**Work instructions**
Only the lines from the start of the data through the line containing "动表明对景太郎的爱意。 纯情房东俏房客 13" should be written out, exactly as they are, with both ends included and the pictures left out.

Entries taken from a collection
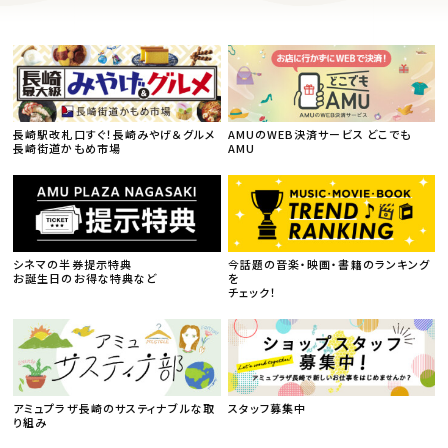
長崎駅改札口すぐ！長崎みやげ＆グルメ
AMUのWEB決済サービス どこでも
長崎街道かもめ市場
AMU
シネマの半券提示特典
今話題の音楽・映画・書籍のランキング
お誕生日のお得な特典など
を
チェック！
アミュプラザ長崎のサスティナブルな取
スタッフ募集中
り組み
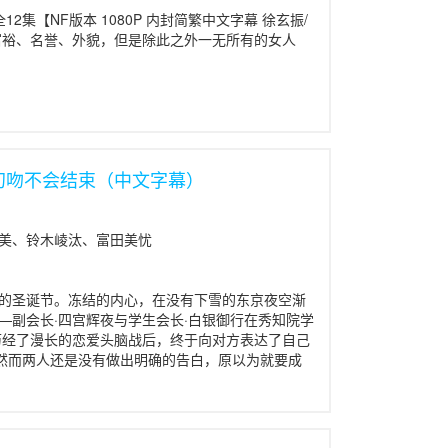
在此时竟然对他说，要到国外照顾他，心软的景太
 全12集【NF版本 1080P 内封简繁中文字幕 徐玄振/
景太郎的妹妹可奈子接管女生宿舍－雏田庄，却处
富裕、名誉、外貌，但是除此之外一无所有的女人
喜欢景太郎的人，因此争夺雏田庄的政变就此产
 在千钧一髮之际，景太郎终于回国，但和景太郎
本加厉地和雏田庄的每个人争夺景太郎，大玩变装
动表明对景太郎的爱意。 纯情房东俏房客 13
景太郎常不自觉地亲热了起来，让准备重考东大
姐姐来到雏田庄，看到素子在学业，感情及剑术上
初吻不会结束（中文字幕）
此时景太郎的奶奶传真一封信至雏田庄，引起轩然
4 （完结篇）景太郎为了赶在奶奶传真上所指定
素子、小忍、苏等人坐飞机回到日本，没想到却晚
奶，心中十分不安，深怕雏田庄会被拆掉，和奈留
美、铃木崚汰、富田美忧
一直无法确定自己是不是当初那个和景太郎约好的
决定回到老家去，还好景太郎即时赶上这班列车。
的圣诞节。冻结的内心，在没有下雪的东京夜空渐
—副会长·四宫辉夜与学生会长·白银御行在秀知院学
历经了漫长的恋爱头脑战后，终于向对方表达了自己
。然而两人还是没有做出明确的告白，原以为就要成
关系，反而变得更加在意彼此，两人就这么迎向了
银，与追求他的“不完美”的辉夜，这是天才们极其“普
。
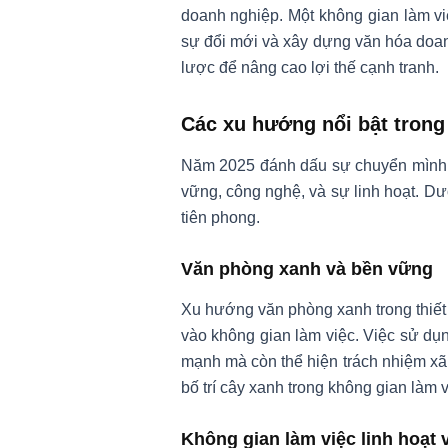
doanh nghiệp. Một không gian làm vi
sự đổi mới và xây dựng văn hóa doanh
lược để nâng cao lợi thế cạnh tranh.
Các xu hướng nổi bật trong 
Năm 2025 đánh dấu sự chuyển mình mạ
vững, công nghệ, và sự linh hoạt. D
tiên phong.
Văn phòng xanh và bền vững
Xu hướng văn phòng xanh trong thiết
vào không gian làm việc. Việc sử dụng
mạnh mà còn thể hiện trách nhiệm x
bố trí cây xanh trong không gian làm v
Không gian làm việc linh hoạt 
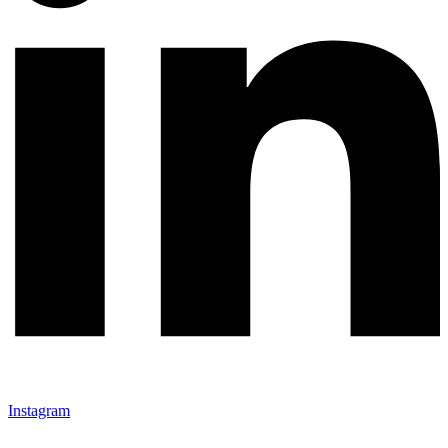
Instagram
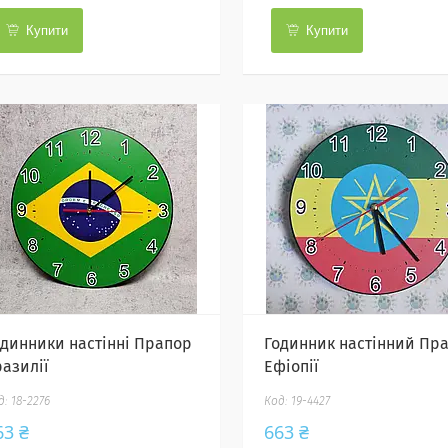
Купити
Купити
одинники настінні Прапор
Годинник настінний Пр
разилії
Ефіопії
18-2276
19-4427
63 ₴
663 ₴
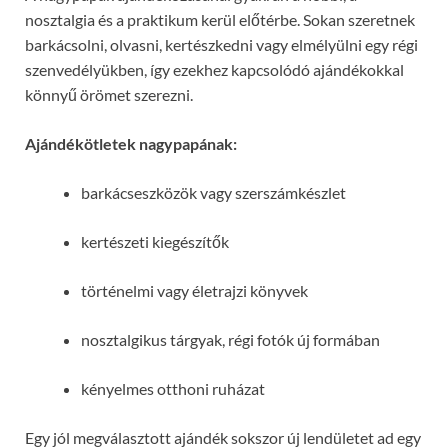
nosztalgia és a praktikum kerül előtérbe. Sokan szeretnek
barkácsolni, olvasni, kertészkedni vagy elmélyülni egy régi
szenvedélyükben, így ezekhez kapcsolódó ajándékokkal
könnyű örömet szerezni.
Ajándékötletek nagypapának:
barkácseszközök vagy szerszámkészlet
kertészeti kiegészítők
történelmi vagy életrajzi könyvek
nosztalgikus tárgyak, régi fotók új formában
kényelmes otthoni ruházat
Egy jól megválasztott ajándék sokszor új lendületet ad egy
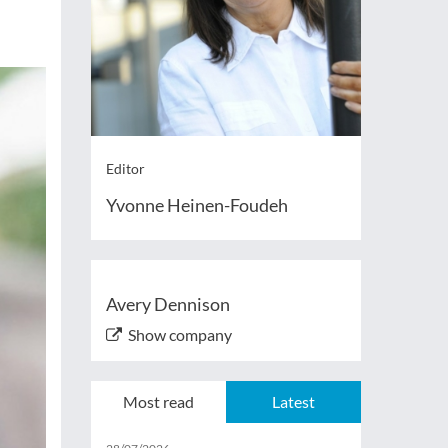
Editor
Yvonne Heinen-Foudeh
Avery Dennison
Show company
Most read
Latest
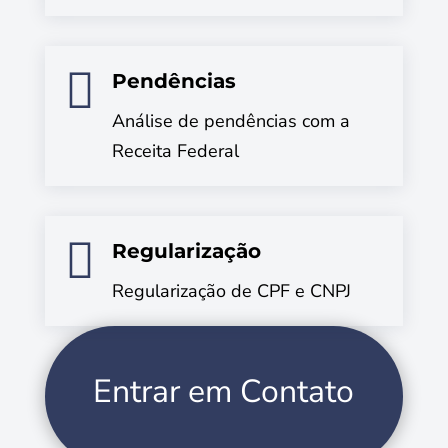

Pendências
Análise de pendências com a
Receita Federal

Regularização
Regularização de CPF e CNPJ
Entrar em Contato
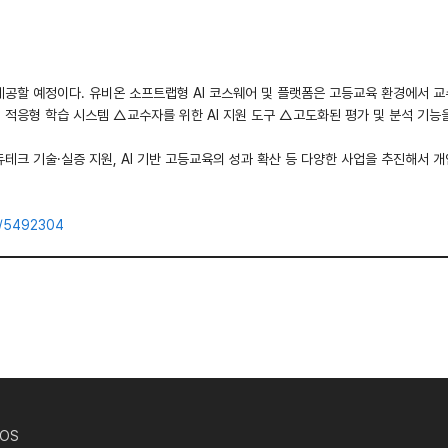
 제공할 예정이다. 유비온 소프트랩형 AI 코스웨어 및 플랫폼은 고등교육 환경에서
 적응형 학습 시스템 △교수자를 위한 AI 지원 도구 △고도화된 평가 및 분석 기능
에듀테크 기술·실증 지원, AI 기반 고등교육의 성과 확산 등 다양한 사업을 추진해서
d/5492304
OS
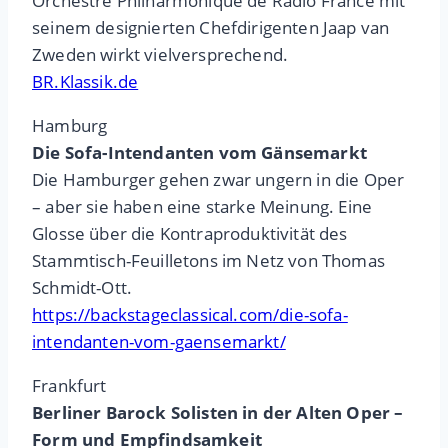
Orchestre Philharmonique de Radio France mit
seinem designierten Chefdirigenten Jaap van
Zweden wirkt vielversprechend.
BR.Klassik.de
Hamburg
Die Sofa-Intendanten vom Gänsemarkt
Die Hamburger gehen zwar ungern in die Oper
– aber sie haben eine starke Meinung. Eine
Glosse über die Kontraproduktivität des
Stammtisch-Feuilletons im Netz von Thomas
Schmidt-Ott.
https://backstageclassical.com/die-sofa-
intendanten-vom-gaensemarkt/
Frankfurt
Berliner Barock Solisten in der Alten Oper –
Form und Empfindsamkeit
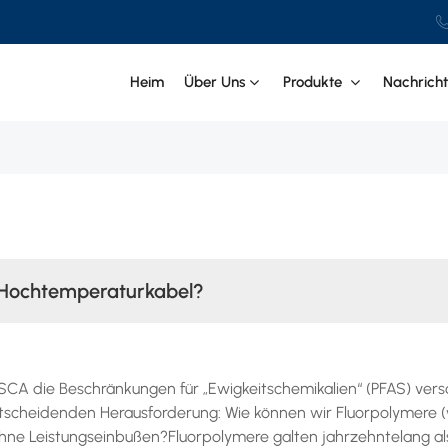
.
Heim
Über Uns
Produkte
Nachrich
r Hochtemperaturkabel?
A die Beschränkungen für „Ewigkeitschemikalien“ (PFAS) vers
ntscheidenden Herausforderung: Wie können wir Fluorpolymere 
ne Leistungseinbußen?Fluorpolymere galten jahrzehntelang al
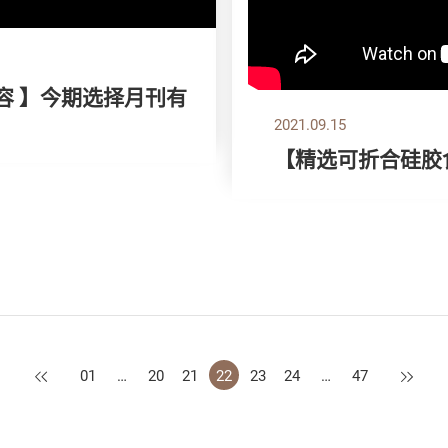
容 】今期选择月刊有
2021.09.15
【精选可折合硅胶
上一页
下一页
01
…
20
21
22
23
24
…
47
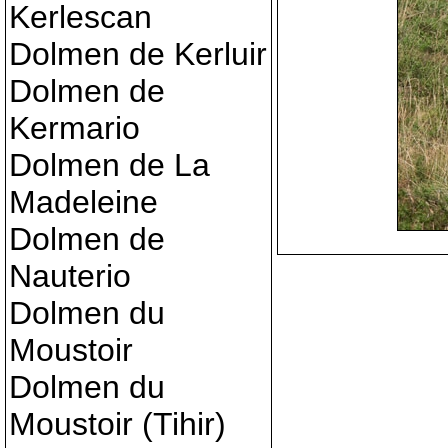
Kerlescan
Dolmen de Kerluir
Dolmen de
Kermario
Dolmen de La
Madeleine
Dolmen de
Nauterio
Dolmen du
Moustoir
Dolmen du
Moustoir (Tihir)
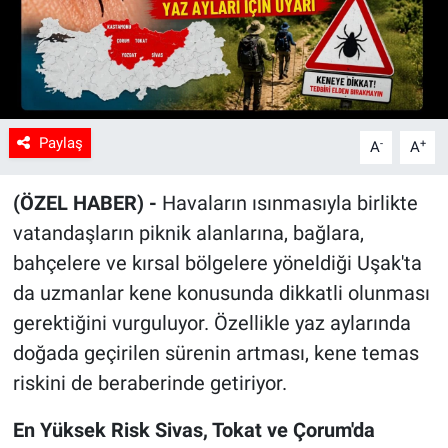
Paylaş
-
+
A
A
(ÖZEL HABER) -
Havaların ısınmasıyla birlikte
vatandaşların piknik alanlarına, bağlara,
bahçelere ve kırsal bölgelere yöneldiği Uşak'ta
da uzmanlar kene konusunda dikkatli olunması
gerektiğini vurguluyor. Özellikle yaz aylarında
doğada geçirilen sürenin artması, kene temas
riskini de beraberinde getiriyor.
En Yüksek Risk Sivas, Tokat ve Çorum'da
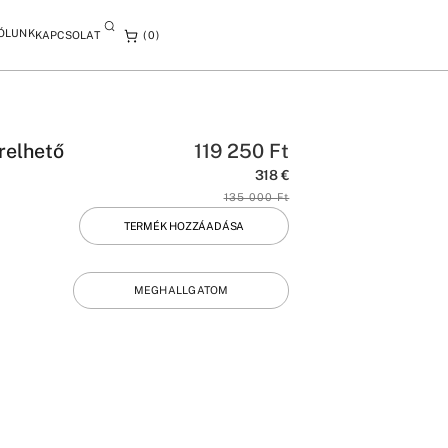
ÓLUNK
KAPCSOLAT
0
relhető
119 250
Ft
318
€
135 000
Ft
TERMÉK HOZZÁADÁSA
MEGHALLGATOM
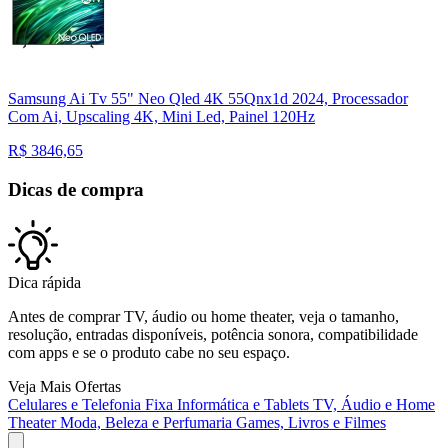
Samsung Ai Tv 55" Neo Qled 4K 55Qnx1d 2024, Processador
Com Ai, Upscaling 4K, Mini Led, Painel 120Hz
R$
3846,65
Dicas de compra
Dica rápida
Antes de comprar TV, áudio ou home theater, veja o tamanho,
resolução, entradas disponíveis, potência sonora, compatibilidade
com apps e se o produto cabe no seu espaço.
Veja Mais Ofertas
Celulares e Telefonia Fixa
Informática e Tablets
TV, Áudio e Home
Theater
Moda, Beleza e Perfumaria
Games, Livros e Filmes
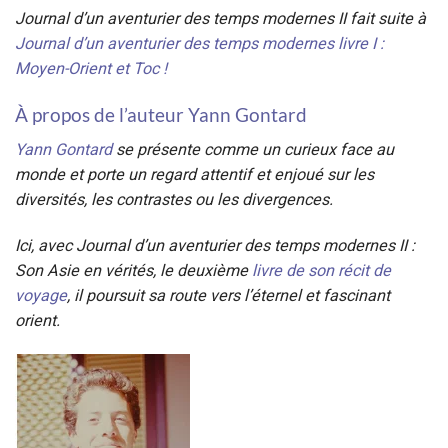
Journal d’un aventurier des temps modernes II fait suite à
Journal d’un aventurier des temps modernes livre I :
Moyen-Orient et Toc !
À propos de l’auteur Yann Gontard
Yann Gontard
se présente comme un curieux face au
monde et porte un regard attentif et enjoué sur les
diversités, les contrastes ou les divergences.
Ici, avec Journal d’un aventurier des temps modernes II :
Son Asie en vérités, le deuxième
livre de son récit de
voyage
, il poursuit sa route vers l’éternel et fascinant
orient.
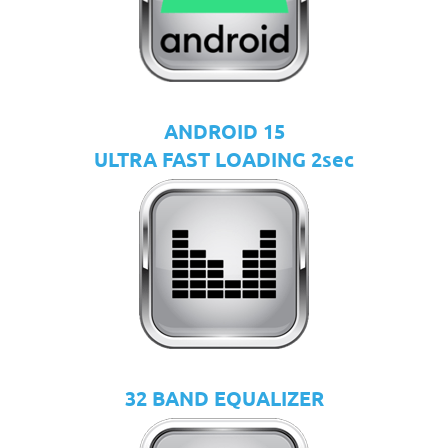
ANDROID 15
ULTRA FAST LOADING 2sec
32 BAND EQUALIZER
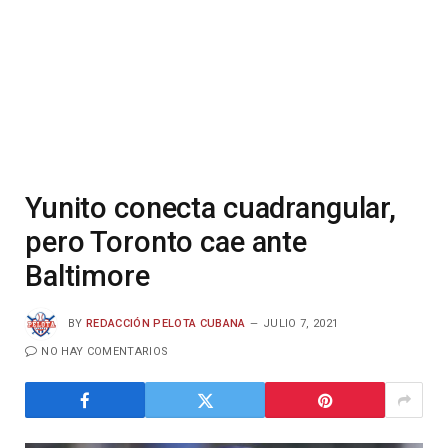
Yunito conecta cuadrangular,
pero Toronto cae ante
Baltimore
BY
REDACCIÓN PELOTA CUBANA
JULIO 7, 2021
NO HAY COMENTARIOS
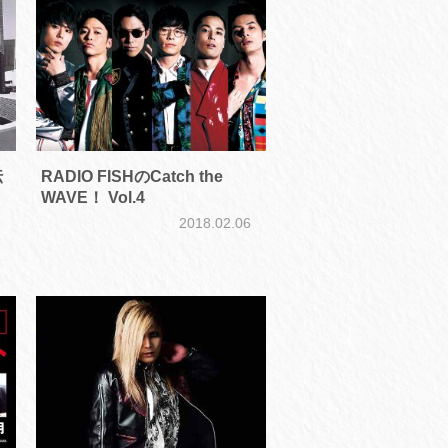
伝
RADIO FISHのCatch the
WAVE！ Vol.4
2018.02.06
7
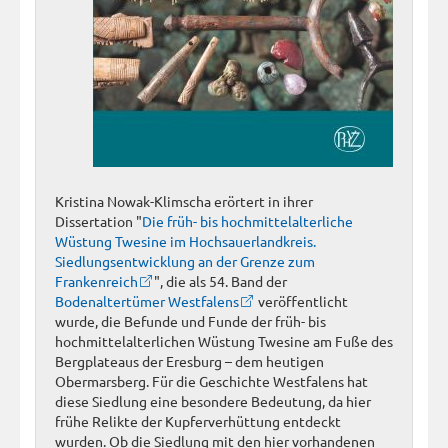
Kristina Nowak-Klimscha erörtert in ihrer
Dissertation "
Die früh- bis hochmittelalterliche
Wüstung Twesine im Hochsauerlandkreis.
Siedlungsentwicklung an der Grenze zum
Frankenreich
", die als 54. Band der
Bodenaltertümer Westfalens
veröffentlicht
wurde, die Befunde und Funde der früh- bis
hochmittelalterlichen Wüstung Twesine am Fuße des
Bergplateaus der Eresburg – dem heutigen
Obermarsberg. Für die Geschichte Westfalens hat
diese Siedlung eine besondere Bedeutung, da hier
frühe Relikte der Kupferverhüttung entdeckt
wurden. Ob die Siedlung mit den hier vorhandenen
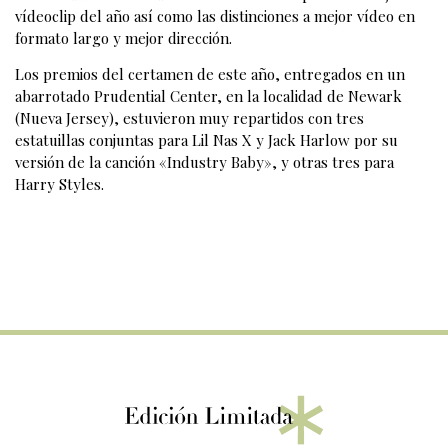
vídeoclip del año así como las distinciones a mejor vídeo en
formato largo y mejor dirección.
Los premios del certamen de este año, entregados en un
abarrotado Prudential Center, en la localidad de Newark
(Nueva Jersey), estuvieron muy repartidos con tres
estatuillas conjuntas para Lil Nas X y Jack Harlow por su
versión de la canción «Industry Baby», y otras tres para
Harry Styles.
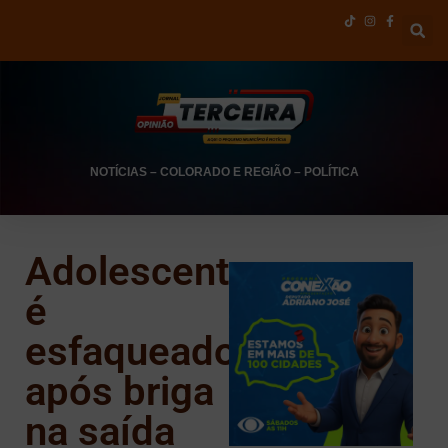
NOTÍCIAS
–
COLORADO E REGIÃO
–
POLÍTICA
Adolescente
é
esfaqueado
após briga
na saída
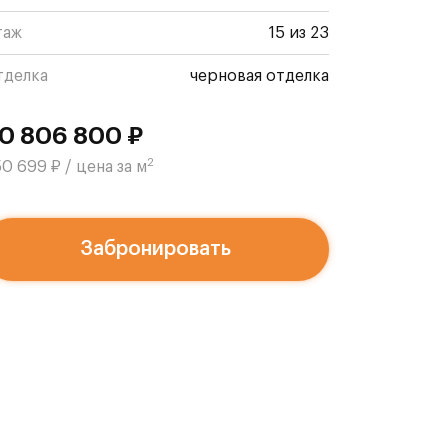
таж
15 из 23
тделка
черновая отделка
0 806 800 ₽
2
0 699 ₽ / цена за м
Забронировать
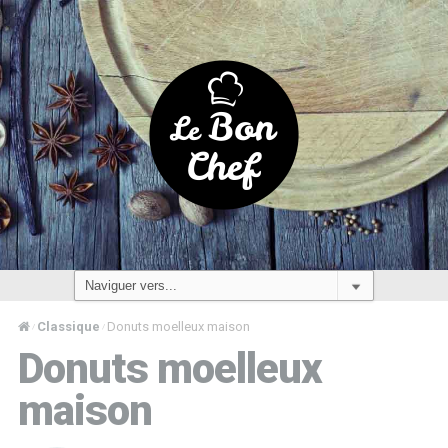
Classique
Donuts moelleux maison
/
/
Donuts moelleux
maison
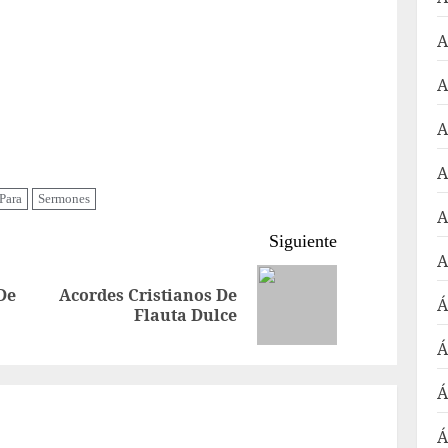
A
A
A
A
Para
Sermones
A
Siguiente
A
De
Acordes Cristianos De
Entrada
Siguiente
Á
Flauta Dulce
anterior:
entrada:
Á
Á
Á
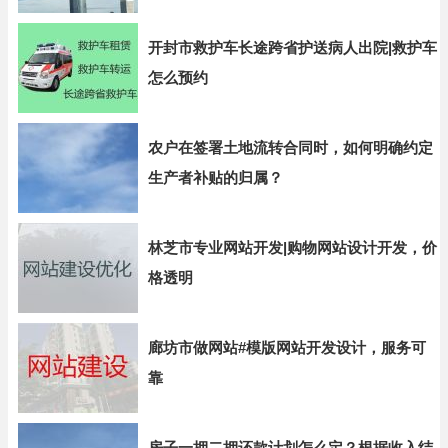
开封市救护车长途跨省护送病人出院|救护车
怎么预约
农户在签署土地流转合同时，如何明确约定
生产者补贴的归属？
林芝市专业网站开发|购物网站设计开发，价
格透明
廊坊市做网站#模版网站开发设计，服务可
靠
房子一押二押还款计划怎么定？根据收入结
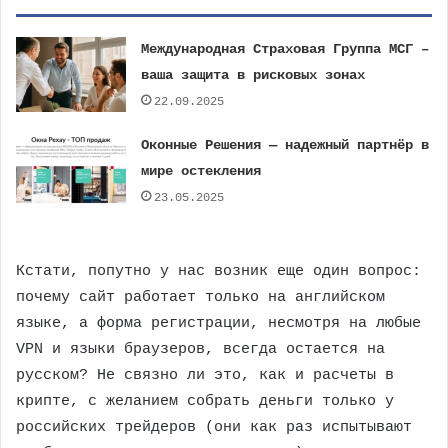
Международная Страховая Группа МСГ –
ваша защита в рисковых зонах
22.09.2025
Оконные Решения — надежный партнёр в
мире остекления
23.05.2025
Кстати, попутно у нас возник еще один вопрос:
почему сайт работает только на английском
языке, а форма регистрации, несмотря на любые
VPN и языки браузеров, всегда остается на
русском? Не связно ли это, как и расчеты в
крипте, с желанием собрать деньги только у
российских трейдеров (они как раз испытывают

**Written answer**
長崎駅改札口すぐ！長崎みやげ＆グルメ
AMUのWEB決済サービス どこでも
長崎街道かもめ市場
AMU
シネマの半券提示特典
今話題の音楽・映画・書籍のランキング
お誕生日のお得な特典など
を
チェック！
アミュプラザ長崎のサスティナブルな取
スタッフ募集中
り組み
在此时竟然对他说，要到国外照顾他，心软的景太
 全12集【NF版本 1080P 内封简繁中文字幕 徐玄振/
景太郎的妹妹可奈子接管女生宿舍－雏田庄，却处
富裕、名誉、外貌，但是除此之外一无所有的女人
喜欢景太郎的人，因此争夺雏田庄的政变就此产
 在千钧一髮之际，景太郎终于回国，但和景太郎
本加厉地和雏田庄的每个人争夺景太郎，大玩变装
动表明对景太郎的爱意。 纯情房东俏房客 13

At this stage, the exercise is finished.